By: Neal Thompson | Source: AARP Bulletin Today | November 4, 2009
Voters in Washington and Maine soundly rejected anti-tax initiatives in Tuesday’s election, handing victory to opponents who credited voters for realizing the measures would have caused disastrous cuts to government services.
In Maine, 60 percent of voters rejected the so-called TABOR II initiative, named for a small-government concept known as the “taxpayer bill of rights”; 40 percent voted in favor.
In Washington, Initiative 1033, sponsored by perennial anti-tax activist Tim Eyman, was rejected by 55 percent of voters; 45 percent voted for it.
“Voters have seen the impacts of the recession in their classrooms, communities and businesses, and understood that Eyman’s initiative would have made things worse,” AARP Washington state director Doug Shadel said.
Both initiatives sought to cap the amount of revenues that state, county and local governments could collect into their general funds. Unless voters specifically approved new spending, the caps would have been set to 2009 levels and could only increase to reflect rises in inflation and population growth. Revenues collected above the caps would have been used to reduce property taxes.
Proponents in both states said the intent was to limit government spending, a prospect that initially appealed to voters. As recently as two weeks ago, polls in both states showed a majority of voters in favor of the initiatives.
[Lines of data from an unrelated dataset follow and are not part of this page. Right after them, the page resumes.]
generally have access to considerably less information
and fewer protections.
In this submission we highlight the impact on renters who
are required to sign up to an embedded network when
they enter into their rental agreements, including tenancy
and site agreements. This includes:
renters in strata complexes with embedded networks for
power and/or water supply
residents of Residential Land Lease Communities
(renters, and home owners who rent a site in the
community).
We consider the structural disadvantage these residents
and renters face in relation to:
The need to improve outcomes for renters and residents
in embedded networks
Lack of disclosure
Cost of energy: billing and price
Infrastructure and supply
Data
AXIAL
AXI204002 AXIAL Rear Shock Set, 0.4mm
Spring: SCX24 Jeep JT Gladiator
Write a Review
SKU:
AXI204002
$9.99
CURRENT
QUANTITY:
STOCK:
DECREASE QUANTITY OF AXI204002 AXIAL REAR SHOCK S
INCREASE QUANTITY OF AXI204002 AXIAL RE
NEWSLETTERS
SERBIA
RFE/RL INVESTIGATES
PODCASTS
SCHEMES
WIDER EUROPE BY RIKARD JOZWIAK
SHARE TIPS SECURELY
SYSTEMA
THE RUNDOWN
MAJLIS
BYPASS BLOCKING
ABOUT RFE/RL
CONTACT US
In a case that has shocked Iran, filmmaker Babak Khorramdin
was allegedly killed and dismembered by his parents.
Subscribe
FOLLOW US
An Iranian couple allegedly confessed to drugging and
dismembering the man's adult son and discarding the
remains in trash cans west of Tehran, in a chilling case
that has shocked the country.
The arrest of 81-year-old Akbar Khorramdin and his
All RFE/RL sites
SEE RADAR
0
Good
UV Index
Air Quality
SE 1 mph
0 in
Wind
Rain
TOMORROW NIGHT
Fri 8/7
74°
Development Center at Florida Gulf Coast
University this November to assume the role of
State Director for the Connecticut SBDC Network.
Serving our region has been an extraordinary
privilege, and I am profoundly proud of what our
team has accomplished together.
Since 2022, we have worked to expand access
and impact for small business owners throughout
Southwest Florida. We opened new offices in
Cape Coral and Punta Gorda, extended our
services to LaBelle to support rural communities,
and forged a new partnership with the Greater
But as Election Day neared, opponents reached more voters and support eroded.
In both states, coalitions used radio ads, phone banks, letters to the editor, and postcard mailings to convince voters that now wasn’t the right time to cap government revenues—with deep cuts already being made to health, education, services to older people and the disabled, and to the states’ workforce.
“Our members know that we all need good schools, safe roads and bridges and community libraries,” AARP Maine state director Nancy Kelleher said. “They studied the issue and dismissed TABOR.”
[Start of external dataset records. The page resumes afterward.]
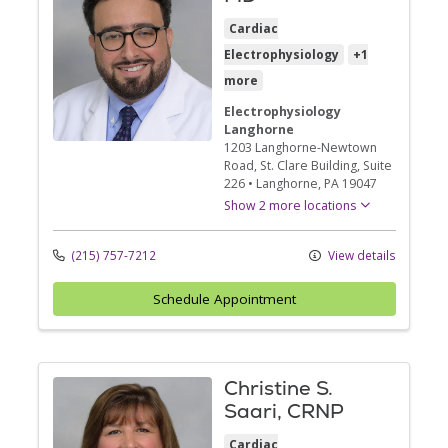
Cardiac
Electrophysiology
+1
more
Electrophysiology
Langhorne
1203 Langhorne-Newtown
Road
, St. Clare Building, Suite
226
•
Langhorne,
PA
19047
Show 2 more locations
(215) 757-7212
View details
Schedule Appointment
Christine S.
Saari, CRNP
Cardiac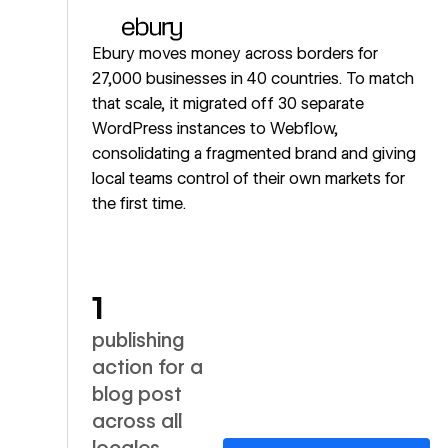
Ebury moves money across borders for
27,000 businesses in 40 countries. To match
that scale, it migrated off 30 separate
WordPress instances to Webflow,
consolidating a fragmented brand and giving
local teams control of their own markets for
the first time.
1
publishing
action for a
blog post
across all
locales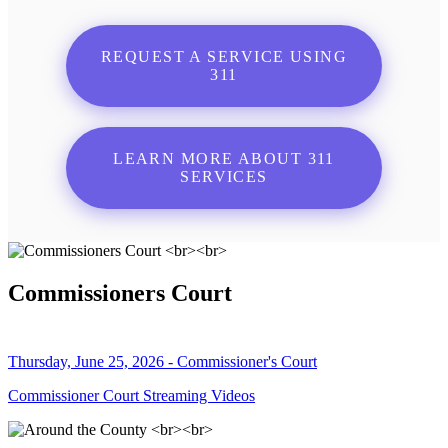
REQUEST A SERVICE USING
311
LEARN MORE ABOUT 311
SERVICES
Commissioners Court
Thursday, June 25, 2026 - Commissioner's Court
Commissioner Court Streaming Videos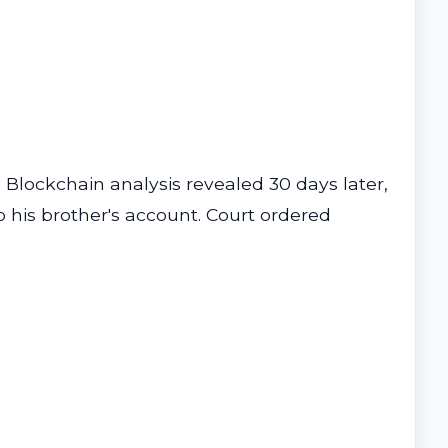
Blockchain analysis revealed 30 days later,
his brother's account. Court ordered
Maine voters rejected a similar measure in 2006 by 8 percentage points. This year, in the final days before the vote, current and former state officials came out against TABOR II. Attorney General Janet Mills announced publicly that she would vote against TABOR, calling it “burdensome and unnecessary.” Former Gov. Angus King spoke to 11,000 AARP members in a town hall teleconference and said TABOR was “a bad idea for Maine.”
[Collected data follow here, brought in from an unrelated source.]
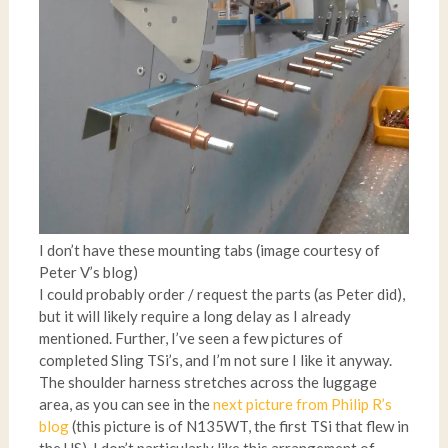
I don’t have these mounting tabs (image courtesy of
Peter V’s blog)
I could probably order / request the parts (as Peter did),
but it will likely require a long delay as I already
mentioned. Further, I’ve seen a few pictures of
completed Sling TSi’s, and I’m not sure I like it anyway.
The shoulder harness stretches across the luggage
area, as you can see in the
next picture from Philip R’s
blog
(this picture is of N135WT, the first TSi that flew in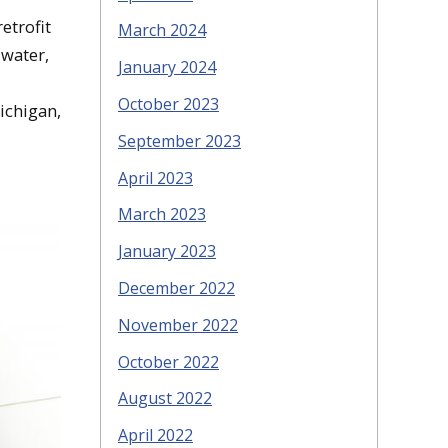
etrofit
March 2024
 water,
January 2024
October 2023
Michigan,
September 2023
April 2023
March 2023
January 2023
December 2022
November 2022
October 2022
August 2022
April 2022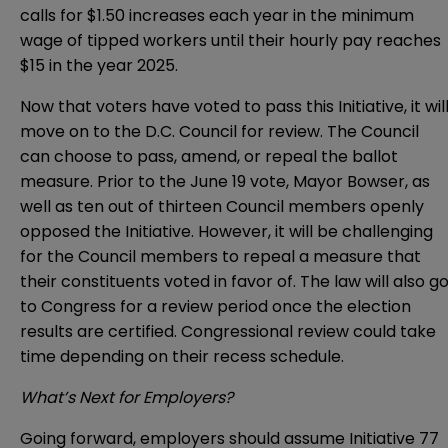
calls for $1.50 increases each year in the minimum
wage of tipped workers until their hourly pay reaches
$15 in the year 2025.
Now that voters have voted to pass this Initiative, it wil
move on to the D.C. Council for review. The Council
can choose to pass, amend, or repeal the ballot
measure. Prior to the June 19 vote, Mayor Bowser, as
well as ten out of thirteen Council members openly
opposed the Initiative. However, it will be challenging
for the Council members to repeal a measure that
their constituents voted in favor of. The law will also g
to Congress for a review period once the election
results are certified. Congressional review could take
time depending on their recess schedule.
What’s Next for Employers?
Going forward, employers should assume Initiative 77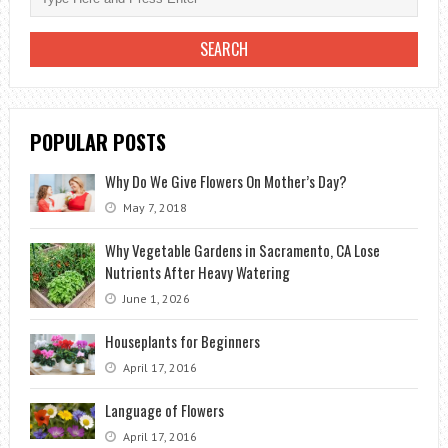
WITH
A
25-
GALLON
POT:
POPULAR POSTS
TIPS,
BENEFITS,
Why Do We Give Flowers On Mother’s Day?
AND
May 7, 2018
BEST
PRACTICES
Why Vegetable Gardens in Sacramento, CA Lose
Nutrients After Heavy Watering
June 1, 2026
Houseplants for Beginners
April 17, 2016
Language of Flowers
April 17, 2016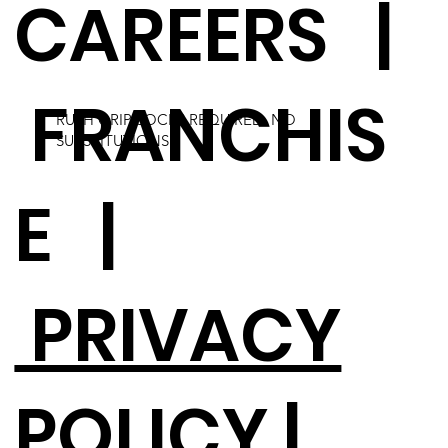
CAREERS
|
FRANCHIS
RUSH GRIP SOCKS REQUIRED. NO
SUBSTITUTIONS.
E
|
PRIVACY
POLICY |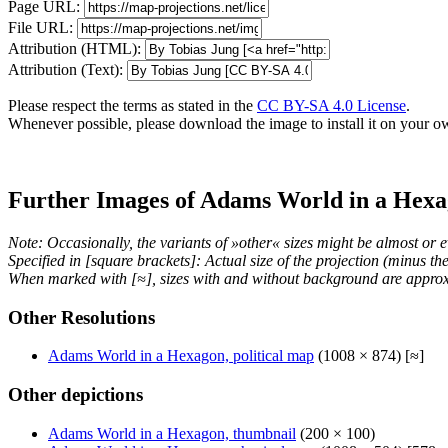
Page URL:
File URL:
Attribution (HTML):
Attribution (Text):
Please respect the terms as stated in the
CC BY-SA 4.0 License
.
Whenever possible, please download the image to install it on your o
Further Images of Adams World in a Hex
Note: Occasionally, the variants of »other« sizes might be almost or e
Specified in [square brackets]: Actual size of the projection (minus t
When marked with [≈], sizes with and without background are approx
Other Resolutions
Adams World in a Hexagon, political map
(1008 × 874) [≈]
Other depictions
Adams World in a Hexagon, thumbnail
(200 × 100)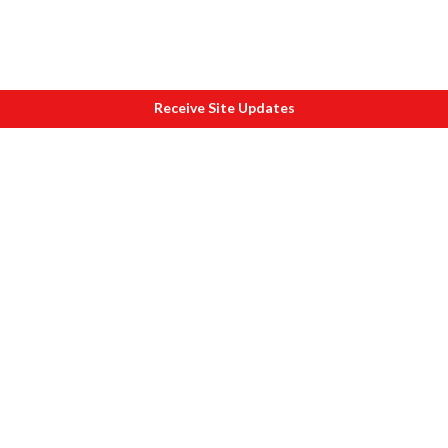
Receive Site Updates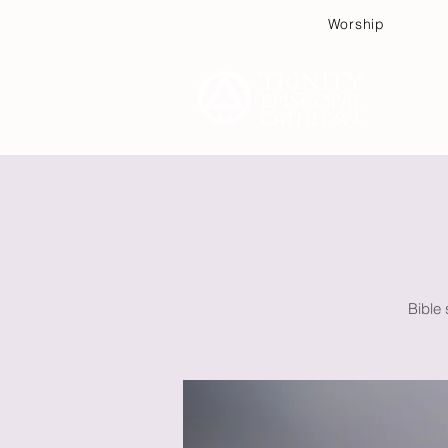
Worship
Plan
Bible 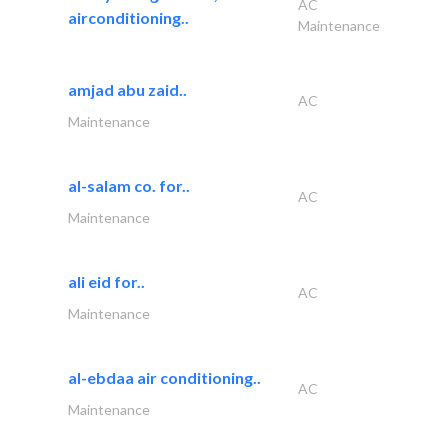
AC
airconditioning..
Maintenance
amjad abu zaid..
AC
Maintenance
al-salam co. for..
AC
Maintenance
ali eid for..
AC
Maintenance
al-ebdaa air conditioning..
AC
Maintenance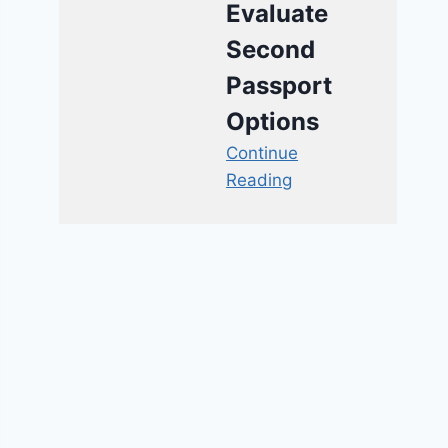
Evaluate
Second
Passport
Options
Continue
Reading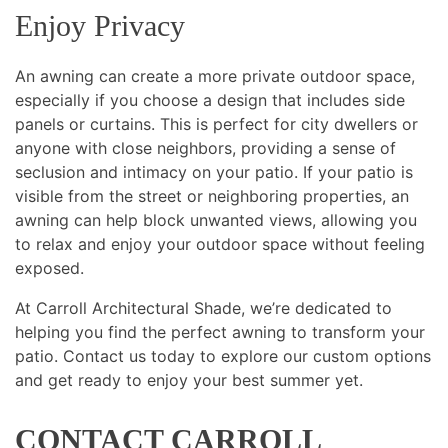
Enjoy Privacy
An awning can create a more private outdoor space,
especially if you choose a design that includes side
panels or curtains. This is perfect for city dwellers or
anyone with close neighbors, providing a sense of
seclusion and intimacy on your patio. If your patio is
visible from the street or neighboring properties, an
awning can help block unwanted views, allowing you
to relax and enjoy your outdoor space without feeling
exposed.
At Carroll Architectural Shade, we’re dedicated to
helping you find the perfect awning to transform your
patio. Contact us today to explore our custom options
and get ready to enjoy your best summer yet.
CONTACT CARROLL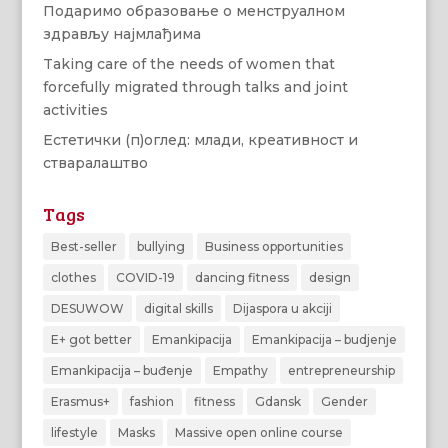
Подаримо образовање о менструалном
здрављу најмлађима
Taking care of the needs of women that
forcefully migrated through talks and joint
activities
Естетички (п)оглед: млади, креативност и
стваралаштво
Tags
Best-seller
bullying
Business opportunities
clothes
COVID-19
dancing fitness
design
DESUWOW
digital skills
Dijaspora u akciji
E+ got better
Emankipacija
Emankipacija – budjenje
Emankipacija – buđenje
Empathy
entrepreneurship
Erasmus+
fashion
fitness
Gdansk
Gender
lifestyle
Masks
Massive open online course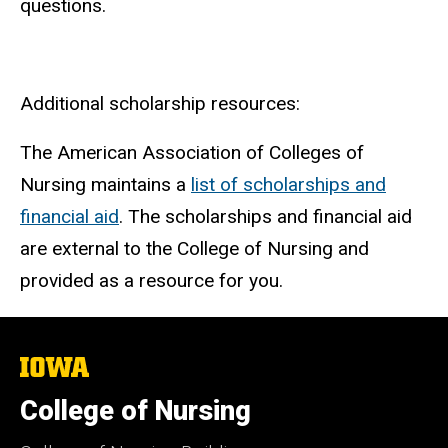
questions.
Additional scholarship resources:
The American Association of Colleges of
Nursing maintains a
list of scholarships and
financial aid
. The scholarships and financial aid
are external to the College of Nursing and
provided as a resource for you.
The
University
of
College of Nursing
Iowa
Kelleher said voters were initially enamored of the prospect of tax cuts, but as the election neared, “people started really to begin to take a good look at TABOR, and it just didn’t make any sense.”
In Washington, a coalition made up of labor unions, businesses, environmental groups, education advocates, chambers of commerce, and health care organizations reached out to 300,000 voters in recent weeks.
“The thing that worked was telling voters what the actual costs would be of 1033,” Shadel said. “Telling the story of what this would really do in everyday life caused voters to overwhelmingly say, ‘We don’t want this here.’ ”
Victory did not come cheap. The Washington coalition spent more than $3 million, according to campaign finance reports.
TABOR efforts will reemerge next year. Eyman said he would be back with another attempt in Washington. In addition, TABOR initiatives may surface in a number of other states, including Arizona, California, Colorado, Florida, Georgia, Kansas, Missouri, Montana, North Carolina, Oregon, Texas and Wyoming.
Neal Thompson is an author and freelance writer living in Seattle.